Ask Stay-at-Home-Parents About Their Jobs

Talking about work is a typical go-to conversation topic. But SAHMs/parents can feel excluded because people don’t know what to ask them. They’re working full-time too, it just looks different. Some work-related questions to ask:

What’s your schedule like these days?

How have you been doing while taking care of your kid(s)?

How do you manage your day?

How do you manage stress and self-care?

What have been some of the challenges over the last week?

What are the best parts of your week?

Ask Questions NOT Related To Work

Even when I worked in a full-time professional job, I didn’t always want to talk about work. I’m sure I’m not alone. So, let’s get creative and ask people non-work-related questions like:

What are you doing for fun these days?

Do you have any hobbies you’ve been wanting to try?

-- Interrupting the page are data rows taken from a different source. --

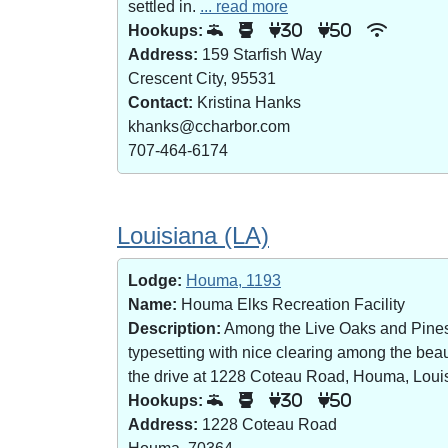
settled in.
... read more
Hookups:
30
50
Address:
159 Starfish Way
Crescent City, 95531
Contact:
Kristina Hanks
khanks@ccharbor.com
707-464-6174
Louisiana (LA)
Lodge:
Houma, 1193
Name:
Houma Elks Recreation Facility
Description:
Among the Live Oaks and Pines i
typesetting with nice clearing among the bea
the drive at 1228 Coteau Road, Houma, Loui
Hookups:
30
50
Address:
1228 Coteau Road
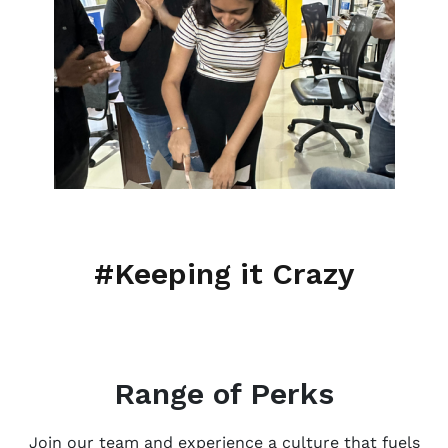
#Keeping it Crazy
Range of Perks
Join our team and experience a culture that fuels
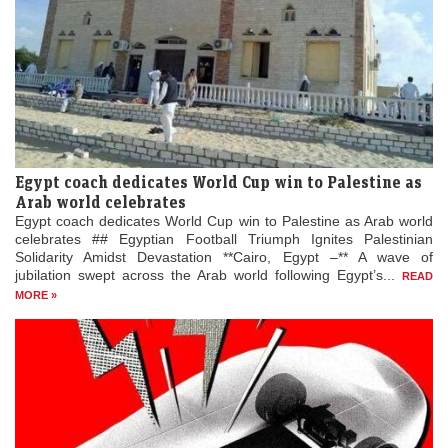
Egypt coach dedicates World Cup win to Palestine as
Arab world celebrates
Egypt coach dedicates World Cup win to Palestine as Arab world
celebrates ## Egyptian Football Triumph Ignites Palestinian
Solidarity Amidst Devastation **Cairo, Egypt –** A wave of
jubilation swept across the Arab world following Egypt’s...
READ
MORE »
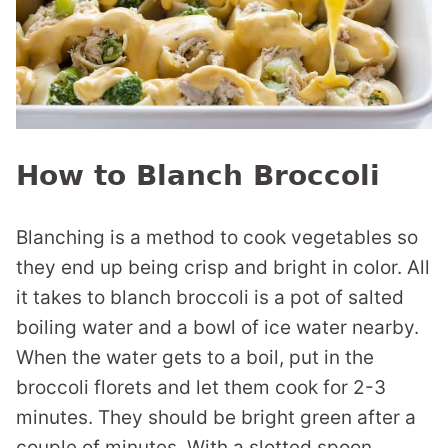
How to Blanch Broccoli
Blanching is a method to cook vegetables so
they end up being crisp and bright in color. All
it takes to blanch broccoli is a pot of salted
boiling water and a bowl of ice water nearby.
When the water gets to a boil, put in the
broccoli florets and let them cook for 2-3
minutes. They should be bright green after a
couple of minutes. With a slotted spoon,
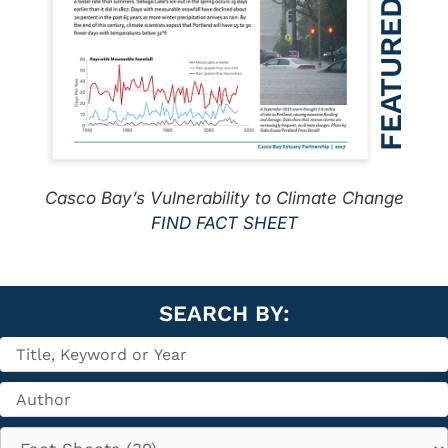
Casco Bay’s Vulnerability to Climate Change
FIND FACT SHEET
SEARCH BY:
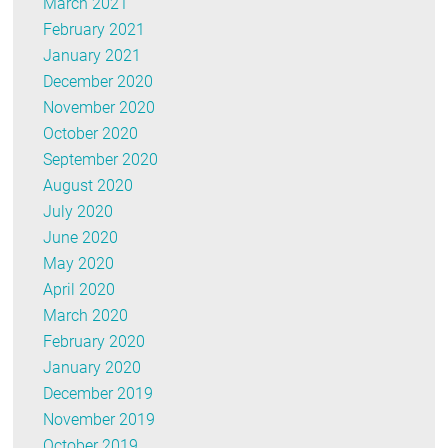
March 2021
February 2021
January 2021
December 2020
November 2020
October 2020
September 2020
August 2020
July 2020
June 2020
May 2020
April 2020
March 2020
February 2020
January 2020
December 2019
November 2019
October 2019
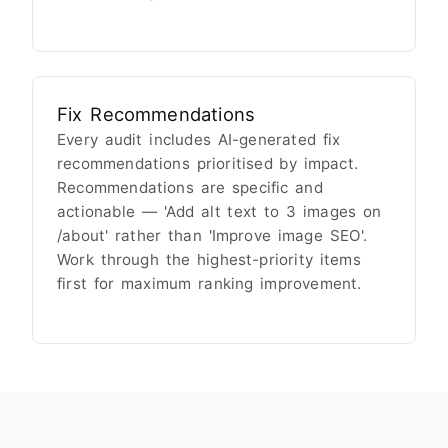
Fix Recommendations
Every audit includes AI-generated fix
recommendations prioritised by impact.
Recommendations are specific and
actionable — 'Add alt text to 3 images on
/about' rather than 'Improve image SEO'.
Work through the highest-priority items
first for maximum ranking improvement.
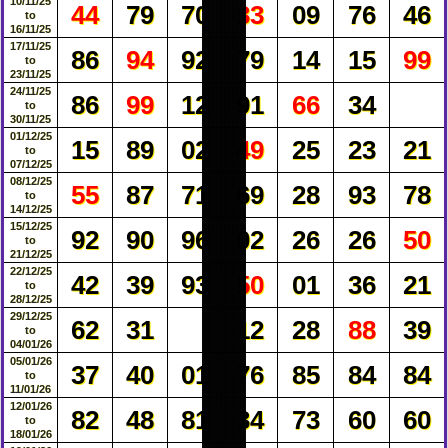
10/11/25
44
79
70
33
09
76
46
to
16/11/25
17/11/25
86
94
92
79
14
15
99
to
23/11/25
24/11/25
86
99
12
91
66
34
to
30/11/25
01/12/25
15
89
02
49
25
23
21
to
07/12/25
08/12/25
55
87
71
69
28
93
78
to
14/12/25
15/12/25
92
90
96
02
26
26
50
to
21/12/25
22/12/25
42
39
93
50
01
36
21
to
28/12/25
29/12/25
62
31
12
28
88
39
to
04/01/26
05/01/26
37
40
01
76
85
84
84
to
11/01/26
12/01/26
82
48
81
34
73
60
60
to
18/01/26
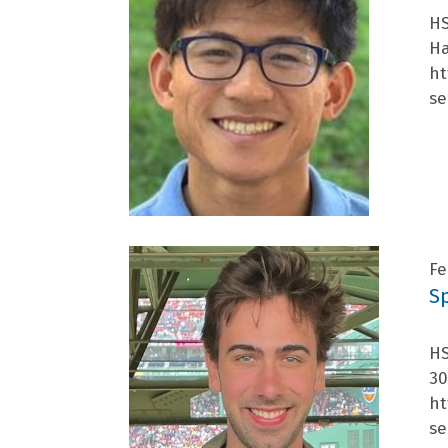
HS
Ha
ht
se
Fe
S
HS
30
ht
se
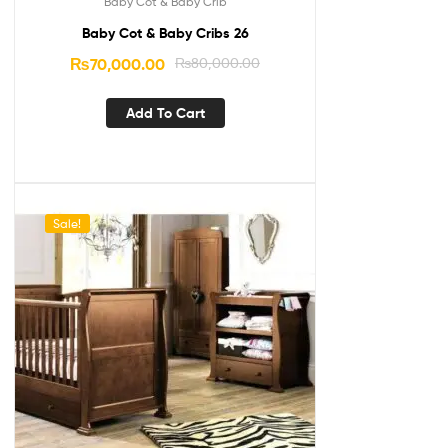
Baby Cot & Baby Crib
Baby Cot & Baby Cribs 26
₨
70,000.00
₨
80,000.00
Add To Cart
Sale!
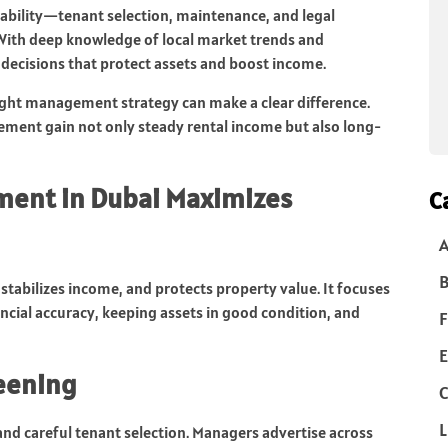
itability—tenant selection, maintenance, and legal
With deep knowledge of local market trends and
decisions that protect assets and boost income.
ght management strategy can make a clear difference.
ment gain not only steady rental income but also long-
ment in Dubai Maximizes
C
B
abilizes income, and protects property value. It focuses
ancial accuracy, keeping assets in good condition, and
F
E
reening
C
L
and careful tenant selection. Managers advertise across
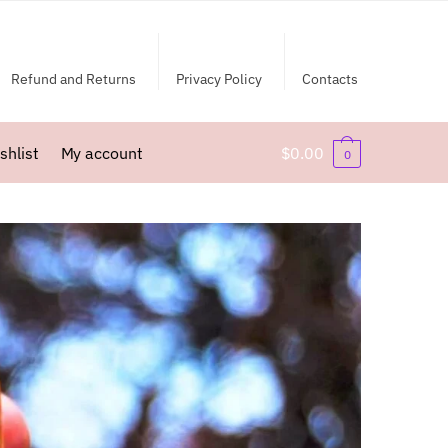
Refund and Returns
Privacy Policy
Contacts
shlist
My account
$
0.00
0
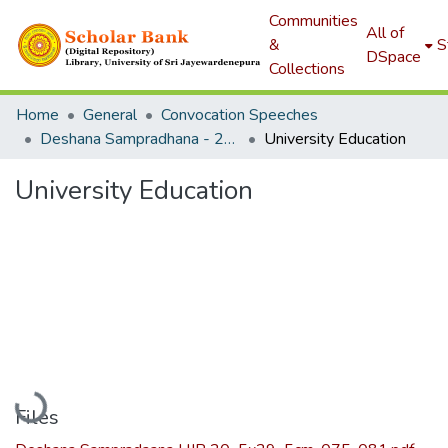
Communities
All of
&
S
DSpace
Collections
Home
General
Convocation Speeches
Deshana Sampradhana - 2019
University Education
University Education
Loading...
Files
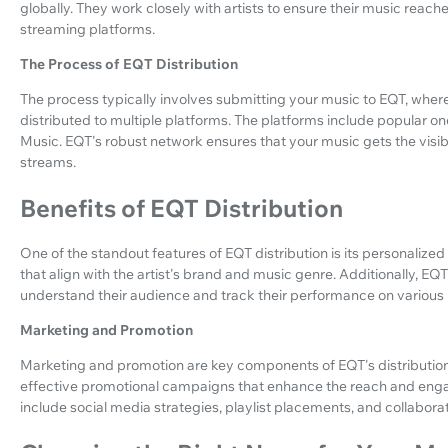
globally. They work closely with artists to ensure their music reach
streaming platforms.
The Process of EQT Distribution
The process typically involves submitting your music to EQT, wher
distributed to multiple platforms. The platforms include popular 
Music. EQT's robust network ensures that your music gets the visibi
streams.
Benefits of EQT Distribution
One of the standout features of EQT distribution is its personalize
that align with the artist's brand and music genre. Additionally, EQT
understand their audience and track their performance on various 
Marketing and Promotion
Marketing and promotion are key components of EQT's distribution s
effective promotional campaigns that enhance the reach and eng
include social media strategies, playlist placements, and collaborat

What types of books or movies are you into? 

How are your ______ (insert any family member’s name here) doing? 

Why do you think about ____________? (People love being asked their opinions.)

Where We All Go From Here

It doesn’t matter if you work full-time with your kids at home, or work full-time with co-workers at an office, we are all human and we all value connection. 

There’s no shortage of opportunities to have a good conversation. Ask good questions to everyone—even if you don’t understand what they do full-time. And, be bold! Be the first in your friend group or family to break the mold and ask a non-traditional question . . . you know, like one not about work? *gasp* Ask about their weird habits, their crazy relatives (or friends), their embarrassing moments, whatever. 

Because having meaningful conversations matters. And no one wants to feel forgotten or left out.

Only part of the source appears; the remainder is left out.